Bradisismo, il Comitato Pozzuoli Sicura denuncia: “284 famiglie escluse dai contributi per piccole difformità”

Appello al Ministro Musumeci

Duecentottantaquattro proprietari di abitazioni sgomberate dopo le forti scosse del 20 maggio 2024 e del 13 marzo 2025 rischiano di restare senza contributi economici a causa di piccole difformità edilizie, in alcuni casi già sanate in passato ma prive della necessaria documentazione negli archivi comunali. È la denuncia lanciata dal Comitato Pozzuoli Sicura, che torna a chiedere un intervento urgente del Governo per evitare nuove tensioni sociali nell’area flegrea colpita dal bradisismo.

Secondo quanto riferito dal portavoce del Comitato, Ciro Di Francia, il problema riguarderebbe centinaia di pratiche rimaste bloccate per irregolarità considerate marginali o per l’assenza di documentazione aggiornata presso il Comune di Pozzuoli. Una situazione che starebbe impedendo a numerose famiglie sgomberate di accedere ai contributi previsti per l’emergenza abitativa.

“Si tratta spesso di piccole difformità già regolarizzate nel corso degli anni – spiega il Comitato – ma che oggi, in mancanza di atti facilmente reperibili, finiscono per trasformarsi in un ostacolo burocratico insormontabile”.

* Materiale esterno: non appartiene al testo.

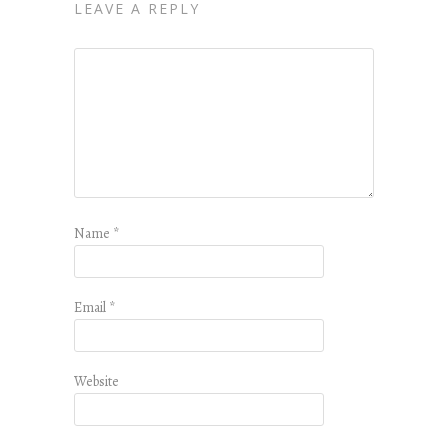
LEAVE A REPLY
Name
*
Email
*
Website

Il Comitato rivolge quindi un appello diretto al ministro per la Protezione Civile e le Politiche del Mare, Nello Musumeci, affinché venga autorizzata la riapertura dei termini per l’aggiornamento e la rivalutazione delle domande.

Nella giornata di ieri, ricordano i rappresentanti del Comitato, anche l’assessore regionale alla Protezione civile Fiorella Zabatta e il sindaco di Pozzuoli Luigi Manzoni hanno sollecitato il Governo a concedere al Comune la possibilità di riaprire le procedure.

L’obiettivo sarebbe quello di consentire ai cittadini interessati di integrare la documentazione mancante e scongiurare così un’ondata di ricorsi alla giustizia amministrativa, con ulteriori costi economici e tempi lunghi per famiglie già provate dall’emergenza bradisismica.

La vicenda si inserisce nel più ampio contesto della crisi legata al fenomeno del bradisismo nei Campi Flegrei, che negli ultimi mesi ha provocato numerosi sgomberi e acceso il dibattito sulla sicurezza degli edifici e sulla necessità di accelerare le misure di sostegno per i residenti delle aree maggiormente colpite.

I Comitati chiedono: la modifica del decreto che discrimina i puteolani rispetto alle altre zone terremotate come Ischia e L’Aquila, per le quali sono state fatte ben altre concessioni; riconoscimento dei contributi agli sgomberati a seguito delle scosse di maggio e settembre 2025; una accelerazione degli interventi di competenza del Commissario Soccodato.